[Opening Information given section]

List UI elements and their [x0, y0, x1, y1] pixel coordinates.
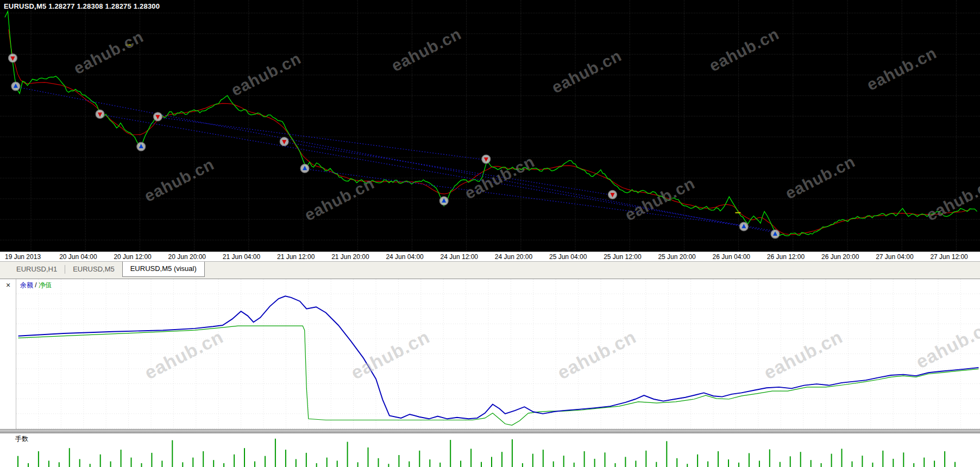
time-label: 26 Jun 20:00 [821, 253, 859, 261]
time-label: 19 Jun 2013 [5, 253, 41, 261]
tab-eurusd-m5[interactable]: EURUSD,M5 [65, 262, 122, 277]
time-label: 25 Jun 04:00 [549, 253, 587, 261]
lots-label: 手数 [15, 434, 28, 444]
time-label: 27 Jun 04:00 [876, 253, 913, 261]
time-label: 24 Jun 20:00 [495, 253, 532, 261]
time-label: 20 Jun 20:00 [168, 253, 206, 261]
time-label: 25 Jun 20:00 [658, 253, 695, 261]
balance-chart-frame[interactable]: eahub.cneahub.cneahub.cneahub.cneahub.cn… [16, 279, 980, 429]
balance-panel: × eahub.cneahub.cneahub.cneahub.cneahub.… [0, 279, 980, 429]
time-label: 21 Jun 20:00 [331, 253, 369, 261]
time-axis: 19 Jun 201320 Jun 04:0020 Jun 12:0020 Ju… [0, 251, 980, 262]
time-label: 24 Jun 04:00 [386, 253, 423, 261]
time-label: 26 Jun 12:00 [767, 253, 805, 261]
legend-separator: / [33, 281, 39, 289]
time-label: 21 Jun 04:00 [223, 253, 260, 261]
chart-symbol-ohlc: EURUSD,M5 1.28277 1.28308 1.28275 1.2830… [4, 2, 160, 10]
balance-legend: 余额 / 净值 [20, 281, 52, 290]
time-label: 26 Jun 04:00 [713, 253, 750, 261]
time-label: 24 Jun 12:00 [441, 253, 478, 261]
close-button[interactable]: × [4, 281, 12, 290]
chart-tab-bar: EURUSD,H1EURUSD,M5EURUSD,M5 (visual) [0, 261, 980, 279]
lots-panel[interactable]: 手数 [0, 433, 980, 467]
time-label: 20 Jun 04:00 [59, 253, 97, 261]
price-plot[interactable] [0, 0, 980, 251]
price-chart[interactable]: eahub.cneahub.cneahub.cneahub.cneahub.cn… [0, 0, 980, 251]
balance-plot[interactable] [16, 279, 980, 430]
legend-balance-label: 余额 [20, 281, 33, 289]
time-label: 25 Jun 12:00 [604, 253, 641, 261]
time-label: 20 Jun 12:00 [114, 253, 151, 261]
panel-splitter[interactable] [0, 429, 980, 433]
tab-eurusd-m5-visual[interactable]: EURUSD,M5 (visual) [122, 262, 205, 277]
legend-equity-label: 净值 [39, 281, 52, 289]
lots-plot[interactable] [0, 433, 980, 467]
time-label: 21 Jun 12:00 [277, 253, 315, 261]
mt4-strategy-tester-window: eahub.cneahub.cneahub.cneahub.cneahub.cn… [0, 0, 980, 467]
tab-eurusd-h1[interactable]: EURUSD,H1 [9, 262, 65, 277]
time-label: 27 Jun 12:00 [930, 253, 968, 261]
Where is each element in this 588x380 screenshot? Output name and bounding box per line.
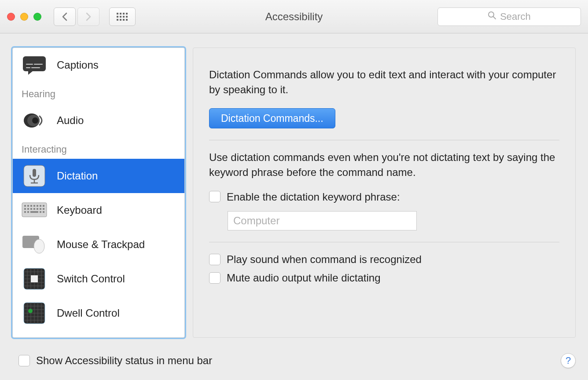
svg-rect-37 [33,208,35,210]
sidebar-item-label: Dwell Control [57,307,120,319]
svg-rect-8 [117,19,118,21]
svg-rect-2 [123,13,125,15]
svg-point-47 [34,239,44,253]
svg-rect-30 [33,205,35,207]
section-interacting-label: Interacting [13,138,184,159]
svg-rect-11 [126,19,128,21]
svg-rect-3 [126,13,128,15]
sidebar-item-dictation[interactable]: Dictation [13,159,184,193]
svg-rect-1 [120,13,121,15]
svg-rect-5 [120,16,121,18]
sidebar-item-captions[interactable]: Captions [13,48,184,82]
sidebar-item-label: Audio [57,114,84,127]
svg-line-13 [493,17,496,19]
svg-point-71 [28,309,33,313]
svg-rect-31 [37,205,38,207]
svg-rect-35 [27,208,29,210]
svg-rect-33 [43,205,44,207]
play-sound-label: Play sound when command is recognized [227,252,422,267]
svg-rect-38 [37,208,38,210]
keyword-description: Use dictation commands even when you're … [209,150,559,179]
svg-rect-29 [30,205,32,207]
sidebar-item-label: Mouse & Trackpad [57,238,145,251]
svg-rect-43 [30,211,38,213]
sidebar-item-label: Captions [57,59,99,71]
search-input[interactable]: Search [437,7,581,26]
forward-button[interactable] [77,7,99,26]
sidebar-item-mouse-trackpad[interactable]: Mouse & Trackpad [13,227,184,262]
keyword-phrase-input[interactable]: Computer [228,211,417,230]
help-button[interactable]: ? [561,353,576,368]
svg-rect-7 [126,16,128,18]
minimize-window-button[interactable] [20,13,28,21]
mouse-trackpad-icon [22,232,47,257]
svg-rect-32 [40,205,41,207]
show-status-label: Show Accessibility status in menu bar [36,354,212,367]
audio-icon [22,108,47,133]
window-controls [7,13,41,21]
keyboard-icon [22,197,47,223]
enable-keyword-label: Enable the dictation keyword phrase: [227,190,400,205]
sidebar: Captions Hearing Audio Interacting [12,48,185,338]
svg-rect-4 [117,16,118,18]
dictation-commands-button[interactable]: Dictation Commands... [209,108,335,128]
svg-rect-9 [120,19,121,21]
svg-rect-45 [43,211,44,213]
svg-rect-39 [40,208,41,210]
preferences-window: Accessibility Search [0,0,588,380]
main-panel: Dictation Commands allow you to edit tex… [193,48,576,338]
close-window-button[interactable] [7,13,15,21]
svg-rect-0 [117,13,118,15]
sidebar-item-label: Dictation [57,170,98,182]
enable-keyword-checkbox[interactable] [209,191,220,202]
mute-audio-label: Mute audio output while dictating [227,270,381,285]
titlebar: Accessibility Search [0,0,588,33]
keyword-phrase-placeholder: Computer [233,213,279,228]
svg-rect-42 [27,211,29,213]
show-all-button[interactable] [109,7,136,26]
svg-rect-40 [43,208,44,210]
sidebar-item-audio[interactable]: Audio [13,103,184,138]
search-placeholder: Search [500,11,531,22]
divider [209,242,559,242]
section-hearing-label: Hearing [13,82,184,103]
svg-point-12 [489,12,494,17]
zoom-window-button[interactable] [33,13,41,21]
sidebar-item-keyboard[interactable]: Keyboard [13,193,184,227]
svg-rect-23 [33,169,36,177]
sidebar-item-switch-control[interactable]: Switch Control [13,262,184,296]
svg-rect-44 [40,211,41,213]
mute-audio-checkbox[interactable] [209,272,220,284]
dwell-control-icon [22,300,47,326]
play-sound-checkbox[interactable] [209,254,220,265]
back-button[interactable] [54,7,76,26]
svg-rect-6 [123,16,125,18]
captions-icon [22,52,47,78]
svg-rect-10 [123,19,125,21]
svg-rect-27 [24,205,26,207]
svg-rect-34 [24,208,26,210]
sidebar-item-label: Keyboard [57,204,102,216]
divider [209,140,559,140]
svg-point-21 [32,117,38,124]
show-status-checkbox[interactable] [18,355,30,366]
svg-rect-41 [24,211,26,213]
svg-rect-28 [27,205,29,207]
svg-rect-36 [30,208,32,210]
sidebar-item-label: Switch Control [57,273,125,285]
svg-rect-59 [31,275,38,282]
sidebar-item-dwell-control[interactable]: Dwell Control [13,296,184,330]
back-forward-group [54,7,99,26]
footer: Show Accessibility status in menu bar ? [0,351,588,380]
body-area: Captions Hearing Audio Interacting [0,33,588,351]
switch-control-icon [22,266,47,292]
intro-text: Dictation Commands allow you to edit tex… [209,67,559,97]
dictation-icon [22,163,47,189]
search-icon [488,11,496,22]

[Closing Information given section]

What is required => Count every line of the records above in which the string "input" appears. The number alone is to be given.

Task output => 2